You can't help but admire Luigi Di Biagio. Having suffered the misery and pain of missing the penalty that cost Italy a place in the World Cup semi-finals in July (in a penalty shoot-out against France) the Roma midfielder had the courage to step up and take another spot-kick in yesterday's Serie A match against Empoli. Fair play to him. (By the way, he missed again. And the match finished 0-0).
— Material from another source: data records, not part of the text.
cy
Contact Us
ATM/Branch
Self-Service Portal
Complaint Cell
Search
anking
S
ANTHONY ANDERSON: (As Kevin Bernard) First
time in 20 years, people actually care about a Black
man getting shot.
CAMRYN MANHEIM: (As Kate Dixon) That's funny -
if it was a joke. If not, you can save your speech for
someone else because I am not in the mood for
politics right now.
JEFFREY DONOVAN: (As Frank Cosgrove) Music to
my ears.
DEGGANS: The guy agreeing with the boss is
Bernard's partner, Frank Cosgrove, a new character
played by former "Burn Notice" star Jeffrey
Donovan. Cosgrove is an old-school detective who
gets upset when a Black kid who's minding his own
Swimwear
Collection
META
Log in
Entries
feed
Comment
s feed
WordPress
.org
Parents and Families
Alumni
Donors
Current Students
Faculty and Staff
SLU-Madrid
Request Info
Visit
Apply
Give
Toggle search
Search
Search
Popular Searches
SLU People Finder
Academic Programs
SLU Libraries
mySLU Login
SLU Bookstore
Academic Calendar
Ronaldo is feeling less than media-friendly these days, following run-ins with Italian and Spanish newspapers in the past fortnight. Last week he announced that he was taking the editor of Italian paper La Nazione to court after it published his mobile phone number on its front page (carefully noted by AC Milan fans who, by all accounts, inundated the Inter Milan star with less than friendly phone calls). A few days later, when he arrived in Madrid, for the Champions League match between Inter Milan and Real, he was greeted by a front-page picture, in the Spanish sports paper Marca, of the French hotel room where he suffered convulsions before the World Cup final. Tasteful, eh?
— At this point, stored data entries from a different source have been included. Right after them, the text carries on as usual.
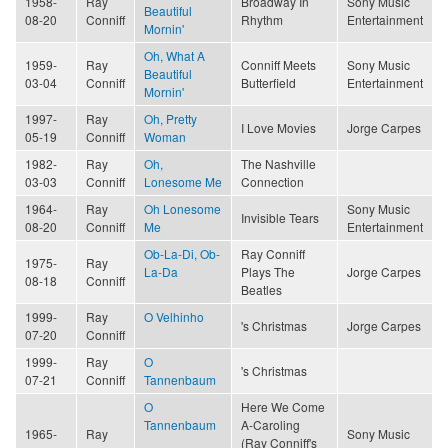
1958-
Ray
Broadway In
Sony Music
Beautiful
08-20
Conniff
Rhythm
Entertainment
Mornin'
Oh, What A
1959-
Ray
Conniff Meets
Sony Music
Beautiful
03-04
Conniff
Butterfield
Entertainment
Mornin'
1997-
Ray
Oh, Pretty
I Love Movies
Jorge Carpes
05-19
Conniff
Woman
1982-
Ray
Oh,
The Nashville
03-03
Conniff
Lonesome Me
Connection
1964-
Ray
Oh Lonesome
Sony Music
Invisible Tears
08-20
Conniff
Me
Entertainment
Ob-La-Di, Ob-
Ray Conniff
1975-
Ray
La-Da
Plays The
Jorge Carpes
08-18
Conniff
Beatles
1999-
Ray
O Velhinho
's Christmas
Jorge Carpes
07-20
Conniff
1999-
Ray
O
's Christmas
07-21
Conniff
Tannenbaum
O
Here We Come
Tannenbaum
A-Caroling
1965-
Ray
Sony Music
(Ray Conniff's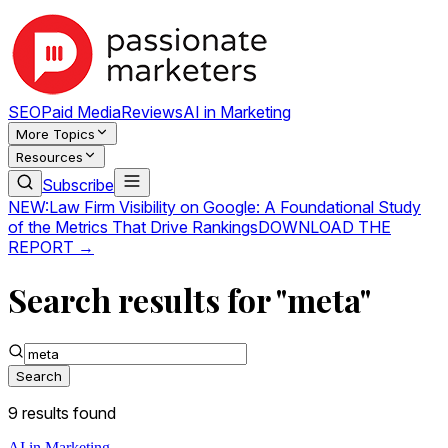
SEO
Paid Media
Reviews
AI in Marketing
More Topics
Resources
Subscribe
NEW:
Law Firm Visibility on Google: A Foundational Study
of the Metrics That Drive Rankings
DOWNLOAD THE
REPORT →
Search results for "meta"
Search
9
result
s
found
AI in Marketing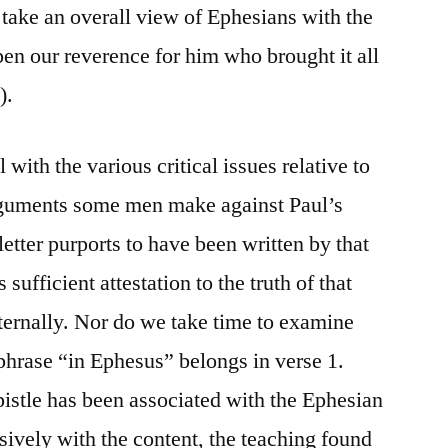
to take an overall view of Ephesians with the
epen our reverence for him who brought it all
).
 with the various critical issues relative to
 arguments some men make against Paul’s
letter purports to have been written by that
s sufficient attestation to the truth of that
nternally. Nor do we take time to examine
phrase “in Ephesus” belongs in verse 1.
pistle has been associated with the Ephesian
sively with the content, the teaching found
Everton Chairman Peter Johnsen successfully set about alienating much of the Goodison Park first team squad at the club's AGM last week, in an attack on previous manager Howard Kendall's lack of success in the transfer market. "Gareth Farrelly was the first signing and that went on right through the season. There was no problem with the cash side, just the quality of player coming in," he said, in a remark that must have done a lot for the Irish international's self-confidence. Next week might prove to be a happy one, though, for Johnsen, who was chairman of Tranmere before he took over at Everton. Rumour has it that Everton will step up their bid (in the region of £3 million) for Tranmere goalkeeper Steve Simonsen in the coming days.
Handy that, because Tranmere owe Johnsen £3 million, a sum he lent them a few years back and one they are unable to repay. . . unless of course they sold a player for £3 million.